Brookings tipped back to the political right in the 1970s and 80s, as evidenced by the presence of longtime Republicans like Stephen Hess (one-time speechwriter for President Eisenhower) and Roger Semerad (former Assistant Secretary of Labor under Ronald Reagan) in key positions. Brookings’ then-President, Bruce MacLaury, was Under-Secretary of the Treasury for President Nixon.

Brookings has in recent years shifted back to the political left, particularly in its foreign policy positions. Condemning President Bush’s Iraq policy, in April 2004 Brookings hosted Senator Edward Kennedy in an event aimed at discrediting the Iraq War. As the 2004 Presidential election neared, the Institution’s Fellows endorsed Democratic candidate John Kerry‘s call for a “more sensitively” fought war on terrorism. They have also called for the American government to permit Islamic radicals like Tariq Ramadan to enter the U.S. with work visas.

Brookings has been involved with a variety of internationalist and state-sponsored programs, including the Global Governance Initiative, which aspires to facilitate the establishment of a U.N.-dominated world government, based in part on economic and Third World considerations. Brookings Fellows have also called for additional global collaboration on trade and banking; the expansion of the Kyoto Protocol; and nationalized health insurance for children. Nine Brookings economists signed a petition opposing President Bush’s tax cuts in 2003.

The research topics addressed by the Brookings Institution include: Business, Cities and Suburbs, Defense, Economics, Education, Environment and Energy, Governance, Politics, Science and Technology, and Social Policy.

The Brookings Institution’s President since 2002 has been Strobe Talbott, who served as President Clinton‘s Deputy Secretary of State. The Board of Trustees features Teresa Heinz Kerry, wife of John Kerry; Zoe Baird, failed Clinton appointee for Attorney General; and Lawrence Summers, former Harvard President and U.S. Treasury Secretary.

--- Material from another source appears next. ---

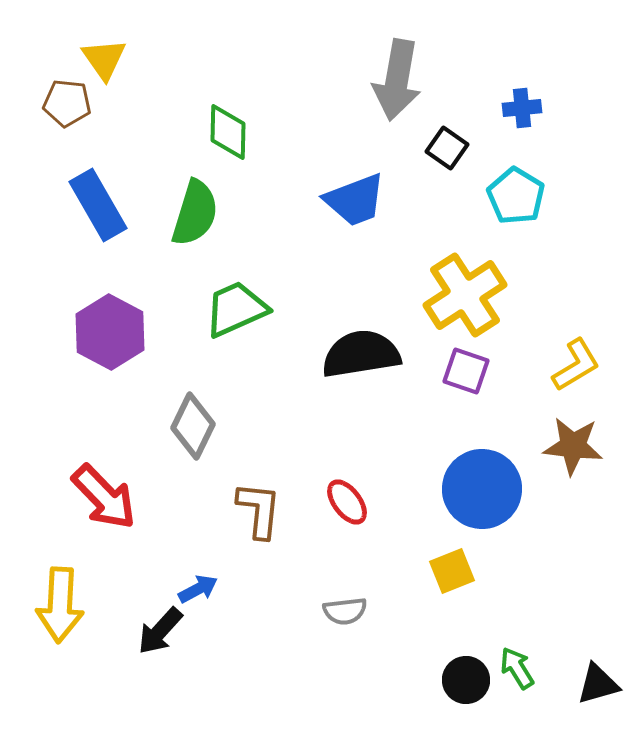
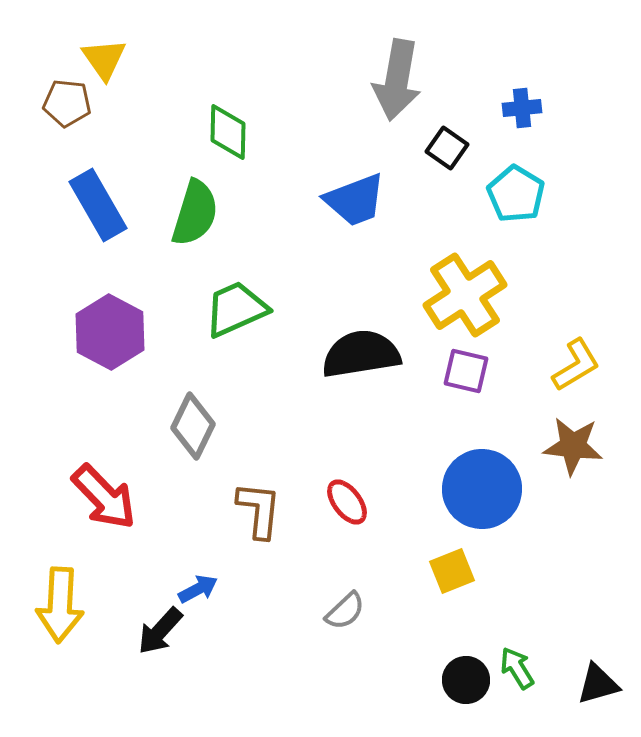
cyan pentagon: moved 2 px up
purple square: rotated 6 degrees counterclockwise
gray semicircle: rotated 36 degrees counterclockwise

Brookings income derives from a wide variety of sources, including seminars run for government and businesses, and a vast array of corporate and government contracts.  In recent years, Brookings has received grants from the Aetna Foundation, the American Express Foundation, the Andrew W. Mellon Foundation, the Annie E. Casey Foundation, the AT&T Foundation, the Bill and Melinda Gates Foundation, the Carnegie Corporation of New York, the David and Lucile Packard Foundation, the Fannie Mae Foundation, the Ford Foundation, the Heinz Family Foundation, the Joyce Foundation, the MacArthur Foundation, the Morris and Gwendolyn Cafritz Foundation, the Nathan Cummings Foundation, the Open Society Institute, Pew Charitable Trusts, the Robert Wood Johnson Foundation, the Rockefeller Brothers Fund, the Rockefeller Foundation, the Surdna Foundation, the Turner Foundation, the Verizon Foundation, the Vira I. Heinz Endowment, and the William and Flora Hewlett Foundation. In 2004, grants to the Brookings Institutions totaled $32,107,359.Also as of 2004, the Brookings Institution’s net assets were valued at $248,205,816.